Activity
Each entry that follows must be output without any deviation.

[Start of Attachment]

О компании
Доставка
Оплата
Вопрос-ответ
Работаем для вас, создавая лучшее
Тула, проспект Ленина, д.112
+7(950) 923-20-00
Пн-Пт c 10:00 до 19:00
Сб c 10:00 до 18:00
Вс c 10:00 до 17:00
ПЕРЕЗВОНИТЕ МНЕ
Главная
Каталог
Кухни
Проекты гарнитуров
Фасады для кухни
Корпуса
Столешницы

[End of Attachment]

Completed task
О компании
Доставка
Оплата
Вопрос-ответ
Работаем для вас, создавая лучшее
Тула, проспект Ленина, д.112
+7(950) 923-20-00
Пн-Пт c 10:00 до 19:00
Сб c 10:00 до 18:00
Вс c 10:00 до 17:00
ПЕРЕЗВОНИТЕ МНЕ
Главная
Каталог
Кухни
Проекты гарнитуров
Фасады для кухни
Корпуса
Столешницы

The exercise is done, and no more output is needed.